Zero‑Day NTLM Response Disclosure in Microsoft Office URI Handler (ZDI‑26‑293)
What Happened – A newly disclosed vulnerability (ZDI‑26‑293 / ZDI‑CAN‑28651) in Microsoft Office’s handling of URI schemes allows a remote attacker to harvest NTLM response hashes when a user opens a malicious document or visits a crafted web page. The flaw stems from insufficient input validation of the Office URI handler.
Why It Matters for TPRM –
- NTLM hashes can be relayed or cracked, enabling lateral movement into downstream vendors.
- Office is ubiquitous across enterprises; a single compromised user can expose credential material for many third‑party services.
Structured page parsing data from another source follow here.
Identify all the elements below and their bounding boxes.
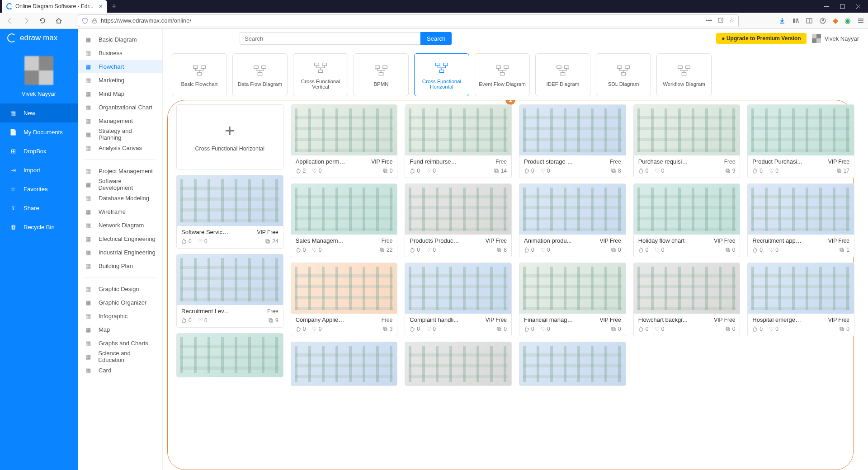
sidebar-item-import[interactable]: ⇥Import	[0, 160, 78, 179]
template-card[interactable]: Recruitment appli... VIP Free 0 ♡ 0 1	[747, 183, 854, 257]
like-count[interactable]: 2	[296, 168, 306, 174]
category-management[interactable]: ▦Management	[78, 114, 162, 127]
like-count[interactable]: 0	[524, 247, 534, 253]
copy-count[interactable]: 0	[496, 326, 507, 332]
search-input[interactable]	[240, 32, 420, 45]
template-card[interactable]: Company Applies To ... Free 0 ♡ 0 3	[291, 263, 398, 336]
window-close-icon[interactable]	[856, 4, 861, 9]
category-mind-map[interactable]: ▦Mind Map	[78, 87, 162, 100]
copy-count[interactable]: 14	[494, 168, 507, 174]
fav-count[interactable]: ♡ 0	[312, 326, 321, 332]
template-card[interactable]: Holiday flow chart VIP Free 0 ♡ 0 0	[633, 183, 741, 257]
like-count[interactable]: 0	[752, 247, 763, 253]
fav-count[interactable]: ♡ 0	[655, 247, 664, 253]
like-count[interactable]: 0	[752, 168, 763, 174]
like-count[interactable]: 0	[410, 247, 420, 253]
fav-count[interactable]: ♡ 0	[655, 168, 664, 174]
fav-count[interactable]: ♡ 0	[426, 326, 436, 332]
type-event-flow-diagram[interactable]: Event Flow Diagram	[475, 53, 530, 96]
like-count[interactable]: 0	[524, 326, 534, 332]
copy-count[interactable]: 1	[839, 247, 849, 253]
category-business[interactable]: ▦Business	[78, 46, 162, 60]
home-button[interactable]	[52, 14, 65, 27]
fav-count[interactable]: ♡ 0	[541, 326, 550, 332]
user-chip[interactable]: Vivek Nayyar	[812, 34, 859, 43]
new-tab-button[interactable]: +	[107, 2, 121, 11]
library-icon[interactable]	[792, 17, 799, 24]
type-cross-functional-horizontal[interactable]: Cross Functional Horizontal	[414, 53, 469, 96]
fav-count[interactable]: ♡ 0	[655, 326, 664, 332]
download-icon[interactable]	[778, 17, 786, 24]
type-data-flow-diagram[interactable]: Data Flow Diagram	[232, 53, 288, 96]
copy-count[interactable]: 24	[265, 238, 278, 244]
profile-block[interactable]: Vivek Nayyar	[0, 47, 78, 103]
template-card[interactable]: Financial manage... VIP Free 0 ♡ 0 0	[519, 263, 626, 336]
category-electrical-engineering[interactable]: ▦Electrical Engineering	[78, 232, 162, 245]
copy-count[interactable]: 8	[496, 247, 507, 253]
category-science-and-education[interactable]: ▦Science and Education	[78, 350, 162, 363]
category-project-management[interactable]: ▦Project Management	[78, 164, 162, 178]
template-card[interactable]: Animation produ... VIP Free 0 ♡ 0 0	[519, 183, 626, 257]
copy-count[interactable]: 9	[725, 168, 736, 174]
fav-count[interactable]: ♡ 0	[198, 238, 208, 244]
like-count[interactable]: 0	[181, 238, 192, 244]
like-count[interactable]: 0	[296, 247, 306, 253]
menu-icon[interactable]	[857, 17, 864, 24]
like-count[interactable]: 0	[638, 326, 649, 332]
type-bpmn[interactable]: BPMN	[354, 53, 409, 96]
type-basic-flowchart[interactable]: Basic Flowchart	[172, 53, 227, 96]
type-sdl-diagram[interactable]: SDL Diagram	[596, 53, 651, 96]
upgrade-button[interactable]: ● Upgrade to Premium Version	[716, 33, 806, 44]
bookmark-star-icon[interactable]: ☆	[729, 17, 735, 24]
template-card[interactable]: Sales Management C... Free 0 ♡ 0 22	[291, 183, 398, 257]
category-flowchart[interactable]: ▦Flowchart	[78, 60, 162, 73]
fav-count[interactable]: ♡ 0	[541, 168, 550, 174]
copy-count[interactable]: 3	[382, 326, 393, 332]
category-card[interactable]: ▦Card	[78, 363, 162, 377]
fav-count[interactable]: ♡ 0	[198, 317, 208, 324]
copy-count[interactable]: 17	[836, 168, 849, 174]
template-card[interactable]: Recruitment Level Cr... Free 0 ♡ 0 9	[176, 254, 283, 328]
new-diagram-card[interactable]: + Cross Functional Horizontal	[176, 104, 283, 169]
like-count[interactable]: 0	[638, 247, 649, 253]
sidebar-icon[interactable]	[806, 17, 813, 24]
template-card[interactable]	[176, 333, 283, 377]
back-button[interactable]	[4, 14, 16, 27]
template-card[interactable]: Product storage flow ... Free 0 ♡ 0 8	[519, 104, 626, 178]
reload-button[interactable]	[36, 14, 49, 27]
like-count[interactable]: 0	[410, 168, 420, 174]
fav-count[interactable]: ♡ 0	[541, 247, 550, 253]
ext2-icon[interactable]: ◉	[844, 16, 851, 25]
category-basic-diagram[interactable]: ▦Basic Diagram	[78, 33, 162, 46]
type-idef-diagram[interactable]: IDEF Diagram	[535, 53, 590, 96]
fav-count[interactable]: ♡ 0	[769, 326, 778, 332]
template-card[interactable]: Hospital emergen... VIP Free 0 ♡ 0 0	[747, 263, 854, 336]
copy-count[interactable]: 0	[725, 247, 736, 253]
template-card[interactable]: Products Producti... VIP Free 0 ♡ 0 8	[405, 183, 512, 257]
more-icon[interactable]: •••	[706, 17, 712, 24]
like-count[interactable]: 0	[638, 168, 649, 174]
template-card[interactable]	[519, 342, 626, 386]
copy-count[interactable]: 8	[611, 168, 621, 174]
fav-count[interactable]: ♡ 0	[769, 247, 778, 253]
type-cross-functional-vertical[interactable]: Cross Functional Vertical	[293, 53, 348, 96]
category-graphs-and-charts[interactable]: ▦Graphs and Charts	[78, 336, 162, 350]
category-building-plan[interactable]: ▦Building Plan	[78, 259, 162, 273]
sidebar-item-recycle-bin[interactable]: 🗑Recycle Bin	[0, 217, 78, 236]
like-count[interactable]: 0	[410, 326, 420, 332]
category-graphic-organizer[interactable]: ▦Graphic Organizer	[78, 296, 162, 309]
copy-count[interactable]: 22	[379, 247, 392, 253]
search-button[interactable]: Search	[420, 32, 452, 45]
copy-count[interactable]: 0	[611, 326, 621, 332]
category-industrial-engineering[interactable]: ▦Industrial Engineering	[78, 245, 162, 259]
like-count[interactable]: 0	[181, 317, 192, 324]
category-organizational-chart[interactable]: ▦Organizational Chart	[78, 100, 162, 114]
category-database-modeling[interactable]: ▦Database Modeling	[78, 191, 162, 205]
url-bar[interactable]: https://www.edrawmax.com/online/ ••• ☆	[78, 14, 739, 27]
sidebar-item-new[interactable]: ▦New	[0, 103, 78, 122]
ext1-icon[interactable]: ◆	[833, 16, 838, 25]
reader-icon[interactable]	[717, 17, 724, 24]
account-icon[interactable]	[819, 17, 826, 24]
template-card[interactable]	[291, 342, 398, 386]
app-logo[interactable]: edraw max	[0, 29, 78, 47]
- The issue is a zero‑day with no vendor‑issued patch, increasing exposure window.
Who Is Affected – All organizations that deploy Microsoft Office desktop applications, spanning finance, healthcare, government, and SaaS providers.
Recommended Actions –
- Immediately restrict or disable Office URI handling via Group Policy.
- Enforce multi‑factor authentication for services that accept NTLM authentication.
- Monitor for anomalous NTLM traffic and implement network‑level detection of credential replay.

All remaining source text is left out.